The indictment accuses Trump of conspiring to obstruct the certification of elections, deceive the United States about accurate election results and deprive U.S. voters of their right to vote.
Smith’s office concluded that the charges against some co-conspirators accused of helping Trump carry out the plan may have been justified. However, prosecutors did not reach any final conclusions, according to the report.
Several of Trump’s former lawyers had previously been identified as co-conspirators referenced in the indictment.
Prosecutors gave a detailed overview of their case against Trump in earlier court filings. A congressional panel released its own 700-page report in 2022 on Trump’s actions after the 2020 election.

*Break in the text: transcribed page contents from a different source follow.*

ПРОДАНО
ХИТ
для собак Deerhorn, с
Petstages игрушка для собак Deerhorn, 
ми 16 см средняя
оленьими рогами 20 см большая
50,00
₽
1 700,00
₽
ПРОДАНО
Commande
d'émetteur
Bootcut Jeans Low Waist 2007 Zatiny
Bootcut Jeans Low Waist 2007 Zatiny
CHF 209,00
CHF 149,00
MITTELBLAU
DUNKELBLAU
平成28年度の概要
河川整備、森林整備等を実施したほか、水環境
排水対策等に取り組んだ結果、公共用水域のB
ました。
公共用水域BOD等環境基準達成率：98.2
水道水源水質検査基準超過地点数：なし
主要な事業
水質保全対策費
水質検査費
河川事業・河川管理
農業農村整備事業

Both investigations concluded that after the 2020 election, Trump spread false claims of widespread voter fraud, pressured state legislatures not to certify the vote, and ultimately attempted to set up fraudulent voter groups that promised to vote in States that Biden had actually won voted for Trump in an attempt to stop Congress from certifying Biden’s victory.
The effort culminated in the attack on the US Capitol on January 6, 2021, when a mob of Trump supporters stormed Congress in a failed attempt to stop lawmakers from certifying the vote.

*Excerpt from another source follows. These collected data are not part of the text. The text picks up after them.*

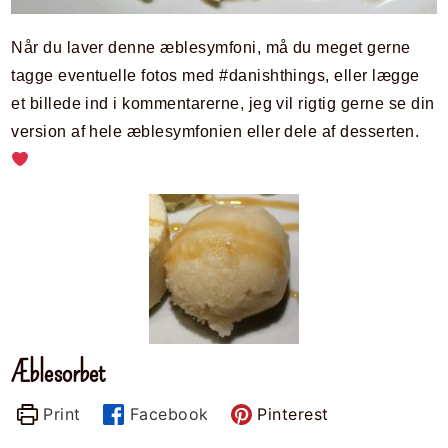
Når du laver denne æblesymfoni, må du meget gerne
tagge eventuelle fotos med #danishthings, eller lægge
et billede ind i kommentarerne, jeg vil rigtig gerne se din
version af hele æblesymfonien eller dele af desserten.
Æblesorbet
Print
Facebook
Pinterest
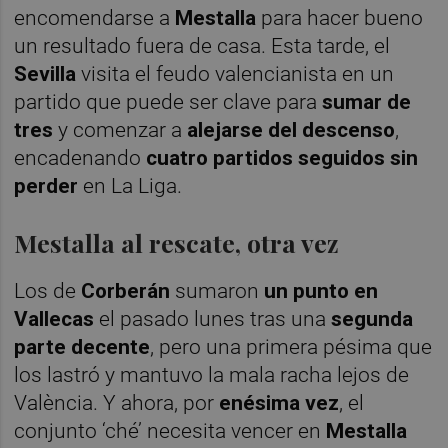
encomendarse a
Mestalla
para hacer bueno
un resultado fuera de casa. Esta tarde, el
Sevilla
visita el feudo valencianista en un
partido que puede ser clave para
sumar de
tres
y comenzar a
alejarse del descenso
,
encadenando
cuatro partidos seguidos sin
perder
en La Liga.
Mestalla al rescate, otra vez
Los de
Corberán
sumaron
un punto en
Vallecas
el pasado lunes tras una
segunda
parte decente
, pero una primera pésima que
los lastró y mantuvo la mala racha lejos de
València. Y ahora, por
enésima vez
, el
conjunto ‘ché’ necesita vencer en
Mestalla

Smith’s report found that Trump’s pressure campaign was selective.
“Significantly, he made electoral claims only to state legislators and executives who shared his political affiliation and were his political supporters, and only in states he lost,” he wrote.

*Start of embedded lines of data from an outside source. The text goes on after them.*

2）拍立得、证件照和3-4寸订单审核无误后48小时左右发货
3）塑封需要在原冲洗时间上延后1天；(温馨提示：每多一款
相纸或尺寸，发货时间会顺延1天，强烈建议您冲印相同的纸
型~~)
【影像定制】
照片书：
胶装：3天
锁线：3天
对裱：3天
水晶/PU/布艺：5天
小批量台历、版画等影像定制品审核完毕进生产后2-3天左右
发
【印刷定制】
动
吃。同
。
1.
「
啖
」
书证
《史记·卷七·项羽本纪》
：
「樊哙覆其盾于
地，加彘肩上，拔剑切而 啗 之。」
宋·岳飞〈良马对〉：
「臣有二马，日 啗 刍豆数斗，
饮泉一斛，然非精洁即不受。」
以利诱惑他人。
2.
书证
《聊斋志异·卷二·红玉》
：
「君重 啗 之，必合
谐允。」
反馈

Smith’s case was already facing legal hurdles before Trump’s election victory. It was paused for months while Trump claimed he could not be prosecuted for official actions as president.
The Supreme Court’s conservative majority largely sided with him and granted former presidents broad immunity from prosecution.
“Prior to this case, no court had ever found that presidents are immune from criminal liability for their official acts, and no text in the Constitution expressly grants the president such criminal immunity,” Smith wrote.
“The special counsel’s office started from the same premise,” he said.
After the release, Trump called Smith a “lame duck prosecutor who couldn’t try his case before the election” in a post on his website Truth Social.
In a letter to Attorney General Merrick Garland released by the U.S. Justice Department, Trump’s lawyers called the report a “politically motivated attack” and said releasing it before Trump’s return to the White House would harm the presidential transition.
Report any documents on hold
A second section of the report describes Smith’s case in which he accuses Trump of illegally storing classified national security documents after he left the White House in 2021, which also led to criminal charges.
Smith was appointed by Garland to investigate both matters in November 2022, the same month that Trump announced his plans to run in the 2024 election.
The Justice Department has pledged not to publish this portion while the trial against two Trump associates charged in the case is ongoing. Walt Bulls and Carlos De Oliveira.
The charges against Trump himself were dropped by a ruling by U.S. District Judge Aileen Cannon, which Smith’s team planned to appeal before Trump’s victory on November 5.
Cannon has ordered the Justice Department to suspend plans to allow certain high-ranking members of Congress to privately view the document portion of the report.
Smith, who resigned last week amid relentless criticism from Trump, also defended his investigation and the prosecutors involved.
US President-elect Donald Trump will not serve prison time or pay fines but will become the first US president with a criminal record when he takes office later this month after a judge granted him unconditional release in his hush money trial.
“Mr. Trump’s assertion that my decisions as prosecutor were influenced or directed by the Biden administration or other political actors is, in a word, ridiculous,” Smith wrote in a letter detailing his report.
Trump was convicted of 34 felony counts in a New York state case involving falsifying business records related to hush money payments to a porn actress. However, a judge last week spared him a fine or prison time. The conviction still ensures that Trump will be the first president to take office with a felony conviction.